Certainly! Let's dive into some practice problems involving indices (also known as exponents) and roots (such as square roots, cube roots, etc.). I'll provide a mix of problems, including simplifying expressions and solving equations.

Indices Practice

1. Simplify:
   $(2^3) \times (2^4)$

2. Simplify:
   $\frac{5^6}{5^2}$

3. Simplify:
   $(3^2)^3$

4. Solve for $x$:
   $2^x = 16$

5. Simplify:
   $(7^0) + (4^{-1})$

Roots Practice

1. Simplify:
   $\sqrt{49}$

2. Simplify:
   $\sqrt[3]{27}$

3. Simplify:
   $\sqrt{81} \times \sqrt{4}$

4. Solve for $x$:
   $x^2 = 25$

5. Simplify:
   $\sqrt{\frac{1}{16}}$

Answers:

Indices:

1. $(2^3) \times (2^4) = 2^{3+4} = 2^7 = 128$
2. $\frac{5^6}{5^2} = 5^{6-2} = 5^4 = 625$
3. $(3^2)^3 = 3^{2 \times 3} = 3^6 = 729$
4. $2^x = 16$
   Since $2^4 = 16$, $x = 4$
5. $(7^0) + (4^{-1}) = 1 + \frac{1}{4} = 1.25$

Roots:

1. $\sqrt{49} = 7$
2. $\sqrt[3]{27} = 3$
3. $\sqrt{81} \times \sqrt{4} = 9 \times 2 = 18$
4. $x^2 = 25$
   $x = \pm5$
5. $\sqrt{\frac{1}{16}} = \frac{1}{4}$

Would you like any details on the solutions? Feel free to ask if you have any questions!

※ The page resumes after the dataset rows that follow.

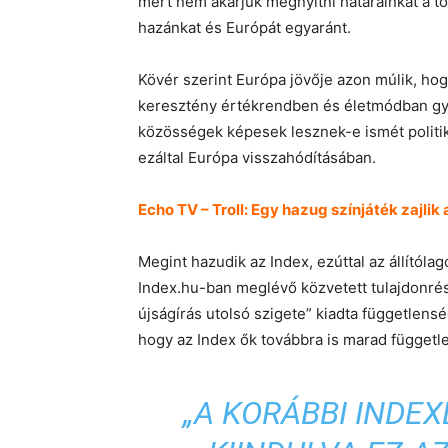
mert nem akarjuk megnyitni határainkat a tö
hazánkat és Európát egyaránt.
Kövér szerint Európa jövője azon múlik, ho
keresztény értékrendben és életmódban gy
közösségek képesek lesznek-e ismét politik
ezáltal Európa visszahódításában.
Echo TV – Troll: Egy hazug színjáték zajlik
Megint hazudik az Index, ezúttal az állítóla
Index.hu-ban meglévő közvetett tulajdonrés
újságírás utolsó szigete” kiadta függetlensé
hogy az Index ők továbbra is marad függetl
„A KORÁBBI INDE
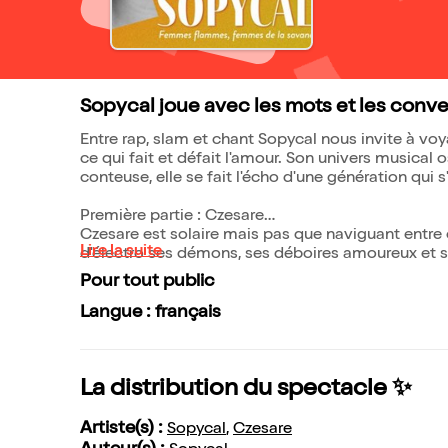
Sopycal joue avec les mots et les conve
Entre rap, slam et chant Sopycal nous invite à vo
ce qui fait et défait l'amour. Son univers musical 
conteuse, elle se fait l'écho d'une génération qui s
Première partie : Czesare
Czesare est solaire mais pas que naviguant entre
Lire la suite
d'électro ses démons, ses déboires amoureux et 
Pour tout public
Langue : français
La distribution du spectacle ✨
Artiste(s) :
Sopycal
,
Czesare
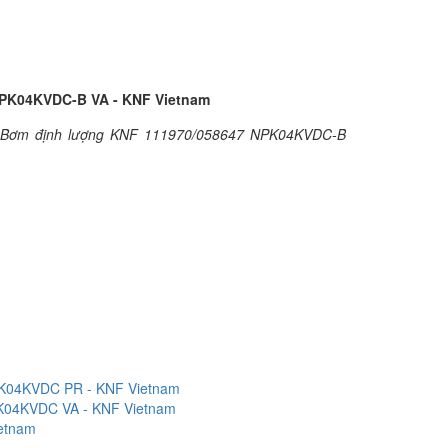
NPK04KVDC-B VA - KNF Vietnam
Bơm định lượng KNF 111970/058647 NPK04KVDC-B
K04KVDC PR - KNF Vietnam
K04KVDC VA - KNF Vietnam
etnam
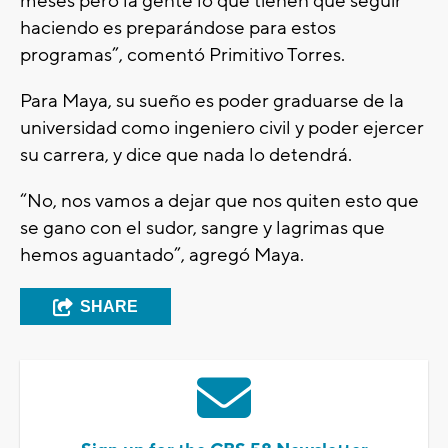
meses pero la gente lo que tienen que seguir
haciendo es preparándose para estos
programas”, comentó Primitivo Torres.
Para Maya, su sueño es poder graduarse de la
universidad como ingeniero civil y poder ejercer
su carrera, y dice que nada lo detendrá.
“No, nos vamos a dejar que nos quiten esto que
se gano con el sudor, sangre y lagrimas que
hemos aguantado”, agregó Maya.
SHARE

Additional Practice Questions:

1. Simplify: $\frac{8^5}{8^3}$
2. Simplify: $\sqrt[4]{16}$
3. Solve for $x$: $3^x = 81$
4. Simplify: $(2^3)^2$
5. Solve for $x$: $x^3 = 64$

Tip:

When multiplying or dividing powers with the same base, remember to add or subtract the exponents, respectively.